The Story
Why it exists.
The beginning
Strawberry Feels Forever arrived in 2025 from Alina Gliwinska, one of Lush's three in-house perfumers. The name says everything, it's not a fragrance that hedges. It's named after the feeling, not the fruit. The brief seems to have been simple: what does forever taste like when it tastes like strawberries? Lush's body spray heritage runs deep here, this launched as part of their body spray collection, where scent is meant to be worn close, lived in, applied liberally. The scrumptious, sugar-spun language in the brand's own copy isn't marketing. It's the product.
What makes this one interesting isn't the strawberry, that's expected. It's the frankincense. Somalian frankincense sits in the base, a resinous, almost medicinal warmth that most people won't identify by name. They'll just notice the scent lasts. It doesn't dissolve into nothing after an hour. The geranium adds a green, slightly medicinal quality that stops the cream from being too much. The Ugandan vanilla isn't playing cute either, it's warm, slightly woody, not the flat sweetness of synthetic vanillin. The overall effect is a strawberry that remembers it's a fruit, not a candy.
The evolution
First impression: bergamot. Sharp, citrus, almost like opening a bottle of sparkling water.
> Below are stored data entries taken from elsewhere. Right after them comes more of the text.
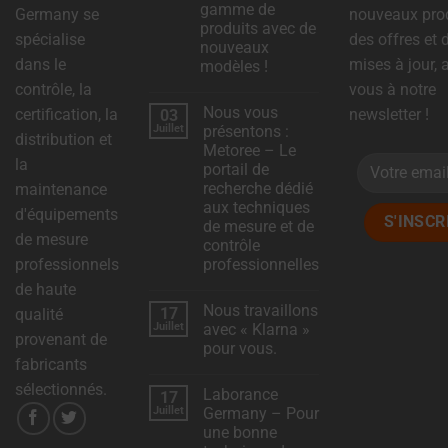
gamme de
doivent
SÉCURISÉ
Germany se
nouveaux prod
produits avec de
CONSISTE À
obtenir
spécialise
des offres et 
nouveaux
STOCKER DES
auprès
dans le
mises à jour,
modèles !
DONNÉES
des
contrôle, la
vous à notre
Aucun
SENSIBLES EN
commentaire
utilisateurs
Nous vous
certification, la
newsletter !
03
sur
TOUTE
DSC-
Juillet
présentons :
avant
SÉCURITÉ À
distribution et
Electronics
Metoree – Le
élargit
L'AIDE DE
d'utiliser
la
sa
portail de
MÉTHODES DE
gamme
des
recherche dédié
maintenance
de
CHIFFREMENT
produits
aux techniques
cookies
d'équipements
avec
OU DE
de mesure et de
de
qui
de mesure
SÉCURISATION
nouveaux
contrôle
modèles
collectent
AFIN
professionnels
professionnelles
!
D'EMPÊCHER
des
Aucun
de haute
commentaire
TOUT ACCÈS
Nous travaillons
données
17
sur
qualité
NON
Nous
Juillet
avec « Klarna »
personnelles.
provenant de
vous
AUTORISÉ OU
pour vous.
présentons
Des
fabricants
:
VOL.
Aucun
Metoree
commentaire
lois
sélectionnés.
–
Laborance
17
sur
Le
Nous
telles
Juillet
Germany – Pour
portail
travaillons
de
une bonne
que
avec
recherche
«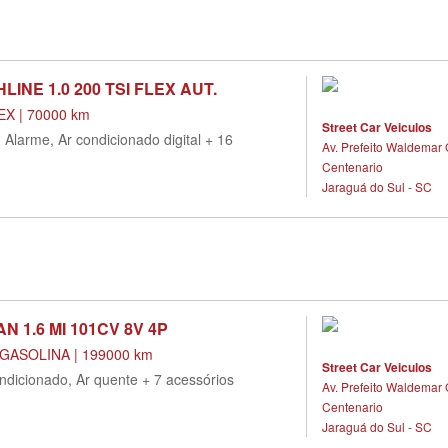
LINE 1.0 200 TSI FLEX AUT.
X | 70000 km
Street Car Veiculos
, Alarme, Ar condicionado digital + 16
Av. Prefeito Waldemar 
Centenario
Jaraguá do Sul - SC
N 1.6 MI 101CV 8V 4P
GASOLINA | 199000 km
Street Car Veiculos
ndicionado, Ar quente + 7 acessórios
Av. Prefeito Waldemar 
Centenario
Jaraguá do Sul - SC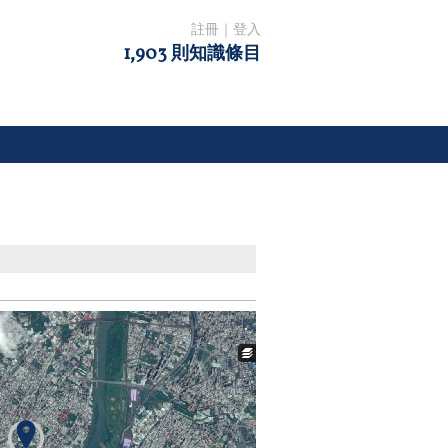
註冊
｜
登入
1,903 則知識條目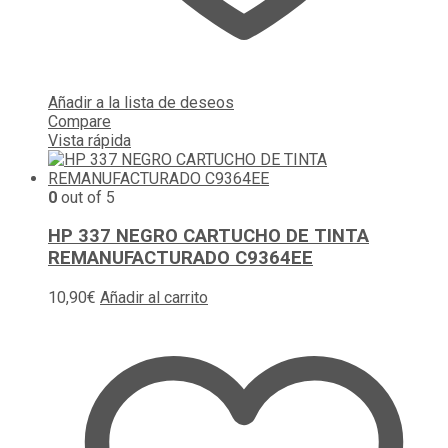
Añadir a la lista de deseos
Compare
Vista rápida
0
out of 5
HP 337 NEGRO CARTUCHO DE TINTA
REMANUFACTURADO C9364EE
10,90
€
Añadir al carrito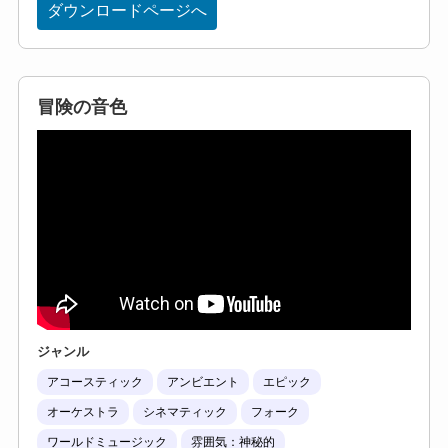
ダウンロードページへ
冒険の音色
ジャンル
アコースティック
アンビエント
エピック
オーケストラ
シネマティック
フォーク
ワールドミュージック
雰囲気：神秘的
Then the strawberry arrives, fresh, not syrupy, with that champagne quality the enthusiasts reviewer nailed. Twenty minutes in, the synthetic plastic note some reviewers mention arrives and lingers briefly before dissolving. Don't panic. It's the transitional phase, where the top notes hand off to the heart. The cream and vanilla take over, and the strawberry becomes softer, rounder, more like strawberry jam than a fresh berry. This is where it lives, close to the skin, warm, sweet but not aggressive. The frankincense doesn't announce itself, it just extends everything, keeps the sweetness from turning flat. Not unpleasant. Just there.
Cultural impact
Strawberry Feels Forever landed in Lush's body spray collection, where scents are meant to be worn liberally and lived in. The reception has been mixed, some find it joyful and wearable, others find the synthetic opening unsettling. The community consensus: it smells like strawberry shortcake, it's not subtle, and it lasts. That's the whole review.